### [AVAILABLE DATA]
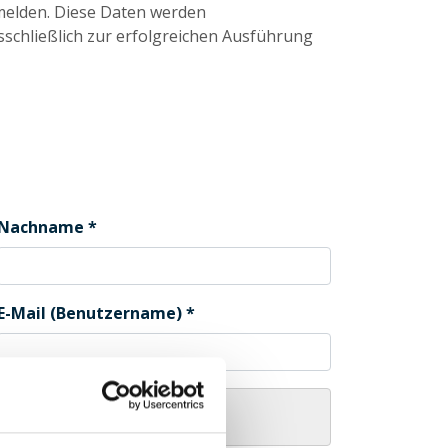
melden. Diese Daten werden
sschließlich zur erfolgreichen Ausführung
Nachname
E-Mail (Benutzername)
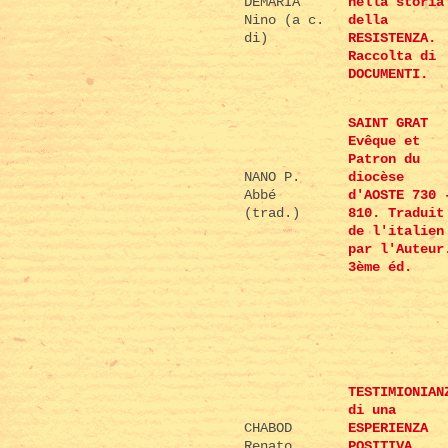
DEMARIA
nella storia
Nino (a c.
della
di)
RESISTENZA.
Raccolta di
DOCUMENTI.
SAINT GRAT
Evêque et
Patron du
NANO P.
diocèse
Abbé
d'AOSTE 730 
(trad.)
810. Traduit
de l'italien
par l'Auteur
3ème éd.
TESTIMIONIAN
di una
CHABOD
ESPERIENZA
Renato,
POSITIVA.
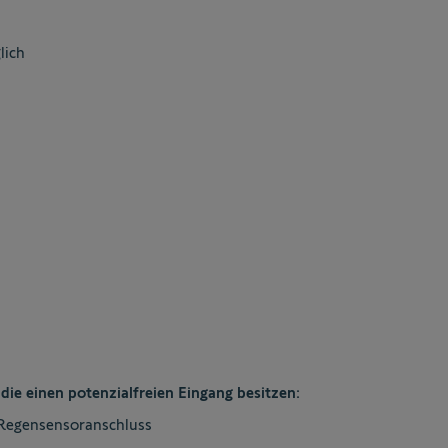
lich
die einen potenzialfreien Eingang besitzen:
t Regensensoranschluss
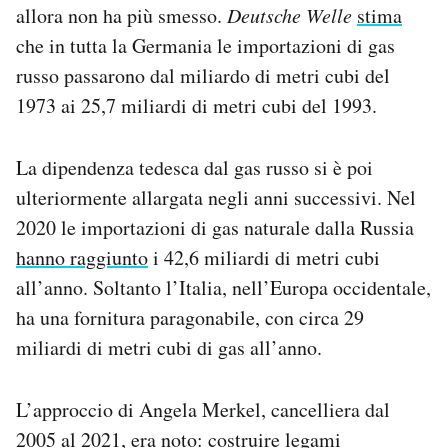
allora non ha più smesso.
Deutsche Welle
stima
che in tutta la Germania le importazioni di gas
russo passarono dal miliardo di metri cubi del
1973 ai 25,7 miliardi di metri cubi del 1993.
La dipendenza tedesca dal gas russo si è poi
ulteriormente allargata negli anni successivi. Nel
2020 le importazioni di gas naturale dalla Russia
hanno raggiunto
i 42,6 miliardi di metri cubi
all’anno. Soltanto l’Italia, nell’Europa occidentale,
ha una fornitura paragonabile, con circa 29
miliardi di metri cubi di gas all’anno.
L’approccio di Angela Merkel, cancelliera dal
2005 al 2021,
era noto
: costruire legami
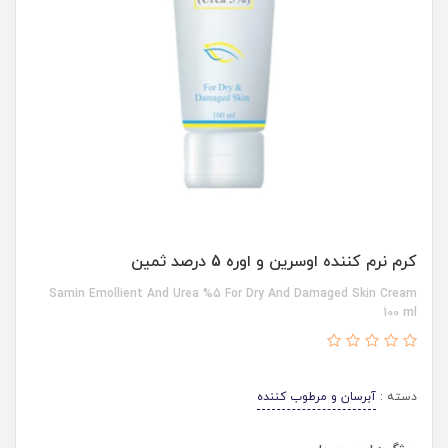
کرم نرم کننده اوسرین و اوره 5 درصد ثمین
Samin Emollient And Urea %5 For Dry And Damaged Skin Cream
100 ml
دسته :
آبرسان و مرطوب کننده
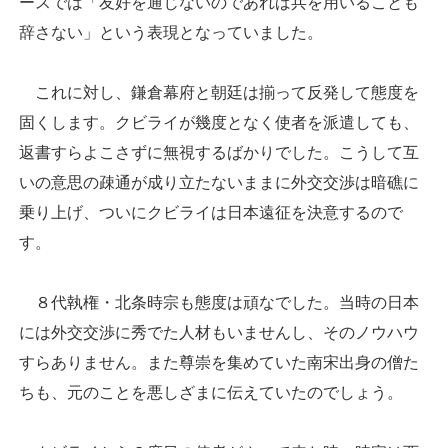
ースでは「友好を通じないのであれば兵を用いることも
辞さない」という表現となっていました。
これに対し、鎌倉幕府と朝廷は揃って反発して態度を
固くします。クビライが幾度となく使者を派遣しても、
返書すらよこさずに無視するばかりでした。こうして互
いの意思の疎通が成り立たないままに外交交渉は暗礁に
乗り上げ、ついにクビライは日本遠征を決意するので
す。
８代執権・北条時宗も態度は頑なでした。当時の日本
には外交交渉に秀でた人材もいませんし、そのノウハウ
すらありません。また尊崇を集めていた南宋出身の僧た
ちも、元のことを悪しざまに伝えていたのでしょう。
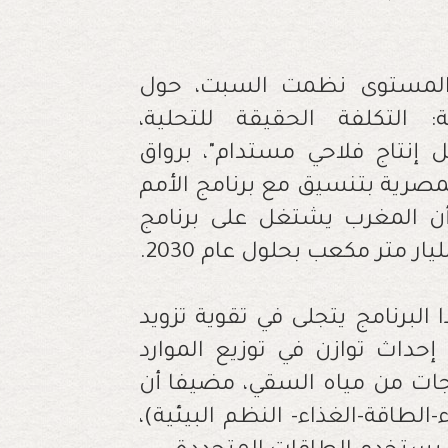
المستوى نظمت السبت، حول
ية: التكلفة الحقيقة للتحلية،
ل إنتاج فلاحي مستدام"، برواق
المصرية بتنسيق مع برنامج الأمم
ة للتنمية على هامش (كوب 28)، أن المغرب يشتغل على برنامج
ا البرنامج يتجلى في تقوية تزويد
إحداث توازن في توزيع الموارد
ياجات من مياه السقي، مضيفا أن
الطاقة-الغذاء- النظم البيئية)،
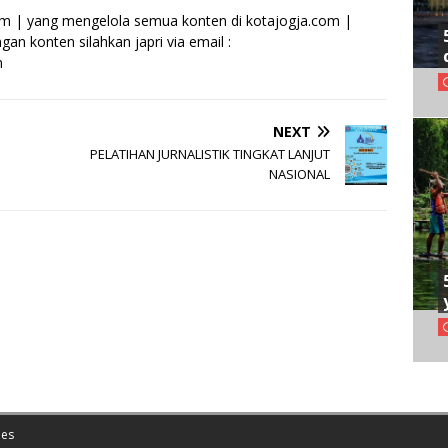
om | yang mengelola semua konten di kotajogja.com |
an konten silahkan japri via email :
m
NEXT
PELATIHAN JURNALISTIK TINGKAT LANJUT
NASIONAL
es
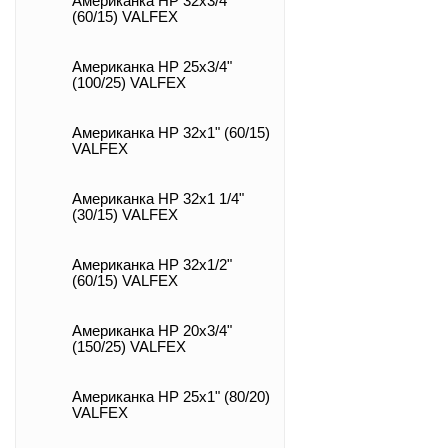
Американка НР 32х3/4"
(60/15) VALFEX
Американка НР 25х3/4"
(100/25) VALFEX
Американка НР 32х1" (60/15)
VALFEX
Американка НР 32х1 1/4"
(30/15) VALFEX
Американка НР 32х1/2"
(60/15) VALFEX
Американка НР 20х3/4"
(150/25) VALFEX
Американка НР 25х1" (80/20)
VALFEX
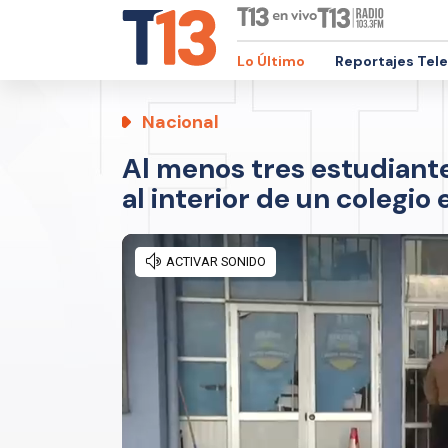
Lo Último
Reportajes Tel
Nacional
Al menos tres estudian
al interior de un colegio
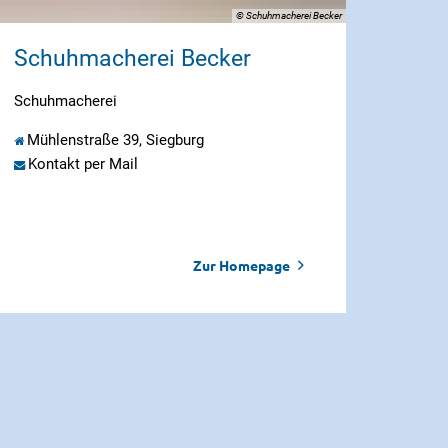
© Schuhmacherei Becker
Schuhmacherei Becker
Schuhmacherei
Mühlenstraße 39, Siegburg
Kontakt per Mail
Zur Homepage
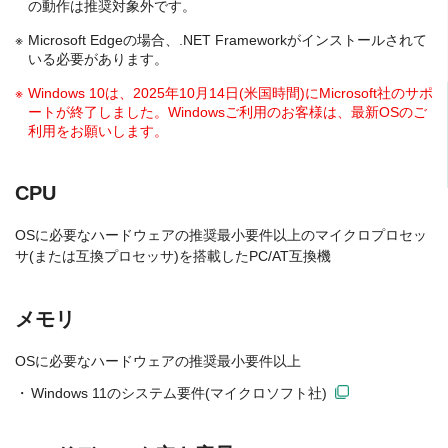
の動作は推奨対象外です。
Microsoft Edgeの場合、.NET Frameworkがインストールされて
いる必要があります。
Windows 10は、2025年10月14日(米国時間)にMicrosoft社のサポ
ートが終了しました。Windowsご利用のお客様は、最新OSのご
利用をお願いします。
CPU
OSに必要なハードウェアの推奨最小要件以上のマイクロプロセッ
サ(または互換プロセッサ)を搭載したPC/AT互換機
メモリ
OSに必要なハードウェアの推奨最小要件以上
Windows 11のシステム要件(マイクロソフト社)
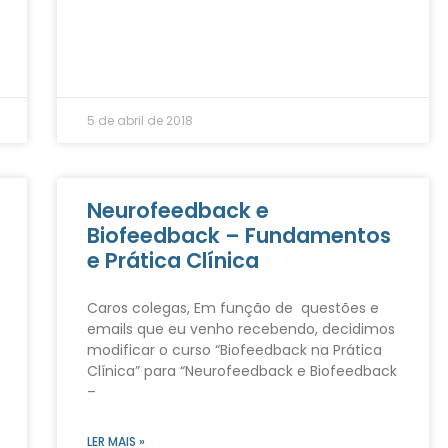
5 de abril de 2018
Neurofeedback e
Biofeedback – Fundamentos
e Prática Clínica
Caros colegas, Em função de questões e
emails que eu venho recebendo, decidimos
modificar o curso “Biofeedback na Prática
Clínica” para “Neurofeedback e Biofeedback
–
LER MAIS »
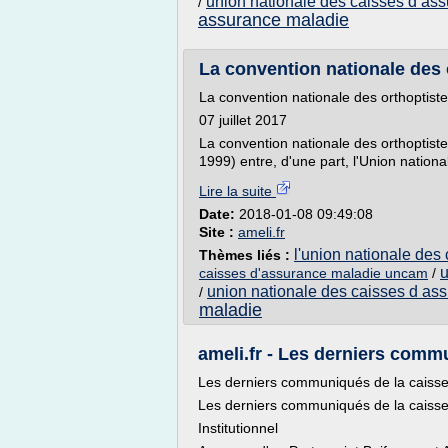
union nationale des caisses d as
/
assurance maladie
La convention nationale des o
La convention nationale des orthoptist
07 juillet 2017
La convention nationale des orthoptistes
1999) entre, d'une part, l'Union nationa
Lire la suite
Date:
2018-01-08 09:49:08
Site :
ameli.fr
l'union nationale des
Thèmes liés :
u
caisses d'assurance maladie uncam
/
union nationale des caisses d as
/
maladie
ameli.fr - Les derniers comm
Les derniers communiqués de la caisse
Les derniers communiqués de la caisse
Institutionnel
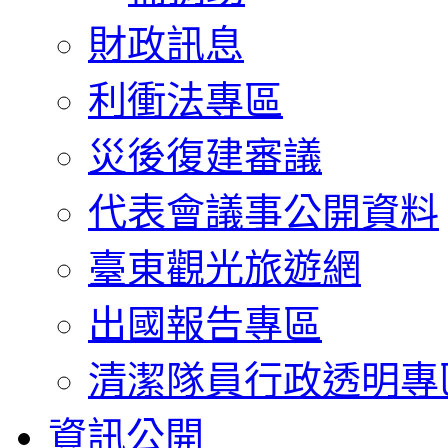
財政訊息
利衝法專區
災後復建審議
代表會議事公開資料
臺東觀光旅遊網
出國報告專區
清潔隊員行政透明專
資訊公開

### [REQUIRED WORK]
Transcribe each record exactly as it appears, but omit every picture.

### [FINISHED EXERCISE]
melden. Diese Daten werden
sschließlich zur erfolgreichen Ausführung
Nachname
E-Mail (Benutzername)
DEMARIA
nella storia
Nino (a c.
della
di)
RESISTENZA.
Raccolta di
DOCUMENTI.
SAINT GRAT
Evêque et
Patron du
NANO P.
diocèse
Abbé
d'AOSTE 730 
(trad.)
810. Traduit
de l'italien
par l'Auteur
3ème éd.
TESTIMIONIAN
di una
CHABOD
ESPERIENZA
Renato,
POSITIVA.
lich
die einen potenzialfreien Eingang besitzen:
t Regensensoranschluss
allora non ha più smesso.
Deutsche Welle
stima
che in tutta la Germania le importazioni di gas
russo passarono dal miliardo di metri cubi del
1973 ai 25,7 miliardi di metri cubi del 1993.
La dipendenza tedesca dal gas russo si è poi
ulteriormente allargata negli anni successivi. Nel
2020 le importazioni di gas naturale dalla Russia
hanno raggiunto
i 42,6 miliardi di metri cubi
all’anno. Soltanto l’Italia, nell’Europa occidentale,
ha una fornitura paragonabile, con circa 29
miliardi di metri cubi di gas all’anno.
L’approccio di Angela Merkel, cancelliera dal
2005 al 2021,
era noto
: costruire legami
کرم نرم کننده اوسرین و اوره 5 درصد ثمین
Samin Emollient And Urea %5 For Dry And Damaged Skin Cream
100 ml
دسته :
آبرسان و مرطوب کننده
ースでは「友好を通じないのであれば兵を用いることも
辞さない」という表現となっていました。
これに対し、鎌倉幕府と朝廷は揃って反発して態度を
固くします。クビライが幾度となく使者を派遣しても、
返書すらよこさずに無視するばかりでした。こうして互
いの意思の疎通が成り立たないままに外交交渉は暗礁に
乗り上げ、ついにクビライは日本遠征を決意するので
す。
８代執権・北条時宗も態度は頑なでした。当時の日本
には外交交渉に秀でた人材もいませんし、そのノウハウ
すらありません。また尊崇を集めていた南宋出身の僧た
ちも、元のことを悪しざまに伝えていたのでしょう。
المستوى نظمت السبت، حول
ية: التكلفة الحقيقة للتحلية،
ل إنتاج فلاحي مستدام"، برواق
المصرية بتنسيق مع برنامج الأمم
ة للتنمية على هامش (كوب 28)، أن المغرب يشتغل على برنامج
ا البرنامج يتجلى في تقوية تزويد
إحداث توازن في توزيع الموارد
ياجات من مياه السقي، مضيفا أن
الطاقة-الغذاء- النظم البيئية)،
om | yang mengelola semua konten di kotajogja.com |
an konten silahkan japri via email :
m
NEXT
PELATIHAN JURNALISTIK TINGKAT LANJUT
NASIONAL
es
Американка НР 32х3/4"
(60/15) VALFEX
Американка НР 25х3/4"
(100/25) VALFEX
Американка НР 32х1" (60/15)
VALFEX
Американка НР 32х1 1/4"
(30/15) VALFEX
Американка НР 32х1/2"
(60/15) VALFEX
Американка НР 20х3/4"
(150/25) VALFEX
Американка НР 25х1" (80/20)
VALFEX
Lo Último
Reportajes Tel
Nacional
Al menos tres estudian
al interior de un colegio
© Schuhmacherei Becker
Schuhmacherei Becker
Schuhmacherei
Mühlenstraße 39, Siegburg
Kontakt per Mail
Zur Homepage
の動作は推奨対象外です。
Microsoft Edgeの場合、.NET Frameworkがインストールされて
いる必要があります。
Windows 10は、2025年10月14日(米国時間)にMicrosoft社のサポ
ートが終了しました。Windowsご利用のお客様は、最新OSのご
利用をお願いします。
CPU
OSに必要なハードウェアの推奨最小要件以上のマイクロプロセッ
サ(または互換プロセッサ)を搭載したPC/AT互換機
メモリ
OSに必要なハードウェアの推奨最小要件以上
Windows 11のシステム要件(マイクロソフト社)
5 de abril de 2018
Neurofeedback e
Biofeedback – Fundamentos
e Prática Clínica
Caros colegas, Em função de questões e
emails que eu venho recebendo, decidimos
modificar o curso “Biofeedback na Prática
Clínica” para “Neurofeedback e Biofeedback
–
LER MAIS »
union nationale des caisses d as
/
assurance maladie
La convention nationale des o
La convention nationale des orthoptist
07 juillet 2017
La convention nationale des orthoptistes
1999) entre, d'une part, l'Union nationa
Lire la suite
Date:
2018-01-08 09:49:08
Site :
ameli.fr
l'union nationale des
Thèmes liés :
u
caisses d'assurance maladie uncam
/
union nationale des caisses d as
/
maladie
ameli.fr - Les derniers comm
Les derniers communiqués de la caisse
Les derniers communiqués de la caisse
Institutionnel
財政訊息
利衝法專區
災後復建審議
代表會議事公開資料
臺東觀光旅遊網
出國報告專區
清潔隊員行政透明專
資訊公開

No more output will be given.